Das Damendreigestirn aus dem Vorjahr muss noch eine zweite Session dranhängen, weil sich keine neuen Tollitäten fanden. Die Galasitzung fällt aus. Doch mit der KG Rua Kapaaf hat sich in Rade 2014 auch eine neue Gesellschaft gegründet, die inzwischen immerhin schon mehr als 50 Mitglieder zählt.

Gummersbacher feiern eher Kostümpartys

In Gummersbach gibt es keinen Karnevalsverein, wenn man von den Hohler Bären absieht, die aber eigentlich mehr ein Ründerother Außenposten sind. Dennoch gewinnt das Jeckentum in der Kreisstadt an Boden.

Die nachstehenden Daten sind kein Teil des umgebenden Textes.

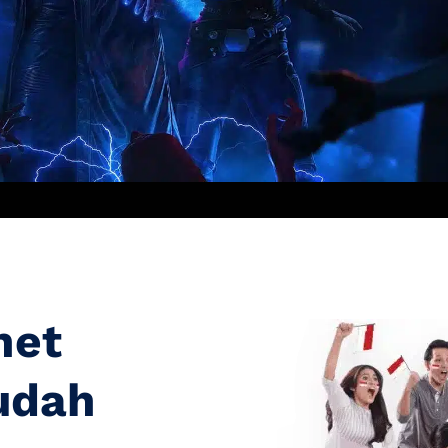
net
udah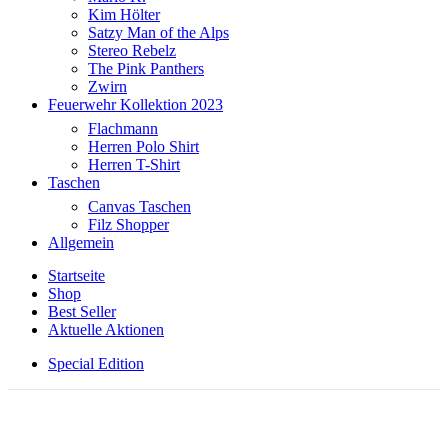
Kim Hölter
Satzy Man of the Alps
Stereo Rebelz
The Pink Panthers
Zwirn
Feuerwehr Kollektion 2023
Flachmann
Herren Polo Shirt
Herren T-Shirt
Taschen
Canvas Taschen
Filz Shopper
Allgemein
Startseite
Shop
Best Seller
Aktuelle Aktionen
Special Edition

Nur eben nicht mit dem traditionellen Sitzungskarneval, sondern mit Kostümpartys.

Wenn in der ausverkauften Halle auf dem Steinmüllergelände „Arena alaaf“ ausgerufen wird, feiern tausende junge Leute zur Musik von Kasalla und Co. in einer Atmosphäre, die hinter den Großveranstaltungen in den Zelten von Engelskirchen und Denklingen nicht zurücksteht. Schon darum war es unumgänglich, Gummersbach in der Karnevalskarte nicht mehr grau, sondern zart-grün darzustellen.

Auch Marienheide und Bergneustadt können Karneval

Und wie gesagt: Dass Marienheide und Bergneustadt grau unterlegt sind, heißt nicht, dass man dort nicht Karneval feiern kann. Das weiß jeder, der schon einmal in der Turnhalle Jahnstraße oder im Belmicker Annaheim auf den Bänken stand.